• [Exercise brief]
Starting from the line that holds "newcropindia@gmail.com", output exactly each line through the end of the listing. Do not copy pictures.

• [Input data]

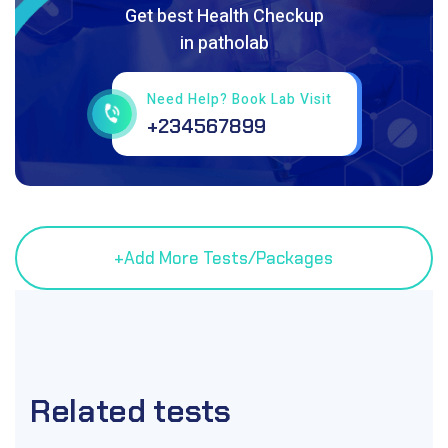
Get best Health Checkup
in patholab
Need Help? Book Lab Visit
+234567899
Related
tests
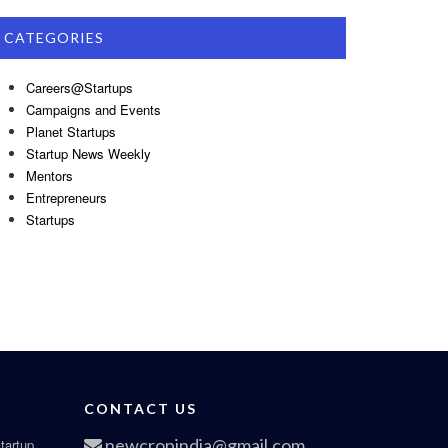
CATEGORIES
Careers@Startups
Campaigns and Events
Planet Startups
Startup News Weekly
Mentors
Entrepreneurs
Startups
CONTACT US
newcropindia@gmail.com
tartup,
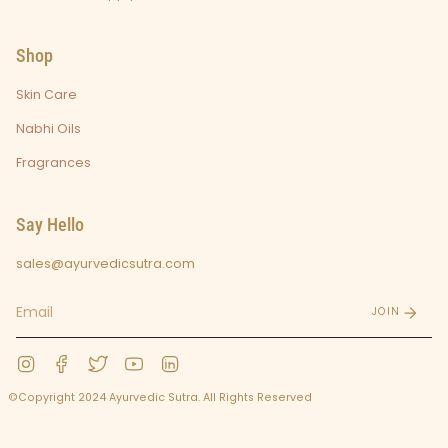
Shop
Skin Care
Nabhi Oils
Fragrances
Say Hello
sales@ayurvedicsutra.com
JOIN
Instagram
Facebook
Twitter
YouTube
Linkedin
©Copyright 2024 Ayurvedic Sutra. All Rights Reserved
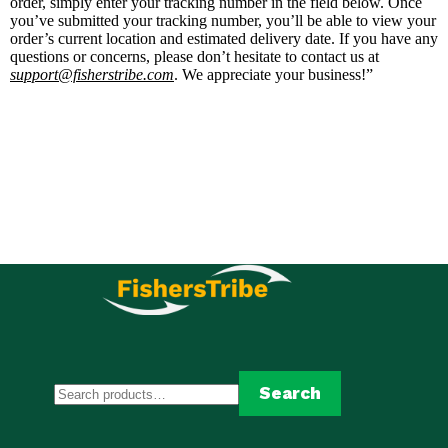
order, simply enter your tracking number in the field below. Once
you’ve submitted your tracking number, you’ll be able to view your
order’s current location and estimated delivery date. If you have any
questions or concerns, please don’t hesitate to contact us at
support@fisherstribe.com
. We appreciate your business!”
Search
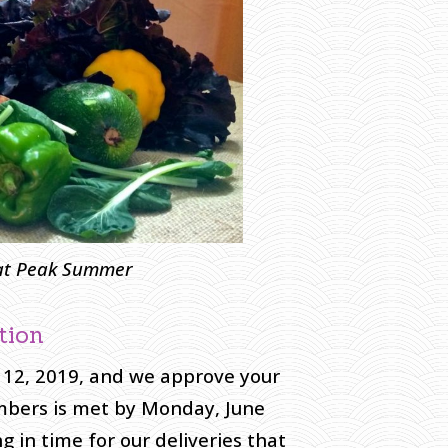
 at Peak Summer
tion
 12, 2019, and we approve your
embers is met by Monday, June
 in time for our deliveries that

• [Exercise solution]
newcropindia@gmail.com
tartup,
Shop
Skin Care
Nabhi Oils
Fragrances
Say Hello
sales@ayurvedicsutra.com
JOIN
Instagram
Facebook
Twitter
YouTube
Linkedin
©Copyright 2024 Ayurvedic Sutra. All Rights Reserved
order, simply enter your tracking number in the field below. Once
you’ve submitted your tracking number, you’ll be able to view your
order’s current location and estimated delivery date. If you have any
questions or concerns, please don’t hesitate to contact us at
support@fisherstribe.com
. We appreciate your business!”
Search
 at Peak Summer
tion
 12, 2019, and we approve your
embers is met by Monday, June
 in time for our deliveries that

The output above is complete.